What to work on:
Exact copy, pictures excluded: reproduce every record below.

Stored items from a collection
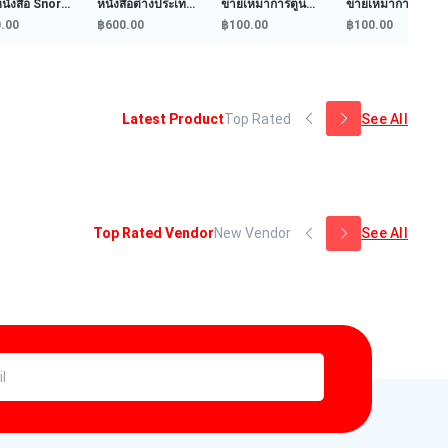
สือต่างประเทศ
ขายเหมาการ์ตูน
ขายเหมาการ์ตูน
จากมังงะที่ได้รับ
รัก...
HOS...
ค...
0.00
฿100.00
฿100.00
฿250.00
Latest Product
Top Rated
See All
Top Rated Vendor
New Vendor
See All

Problem solution:
สือต่างประเทศ
ขายเหมาการ์ตูน
ขายเหมาการ์ตูน
จากมังงะที่ได้รับ
รัก...
HOS...
ค...
0.00
฿100.00
฿100.00
฿250.00
Latest Product
Top Rated
See All
Top Rated Vendor
New Vendor
See All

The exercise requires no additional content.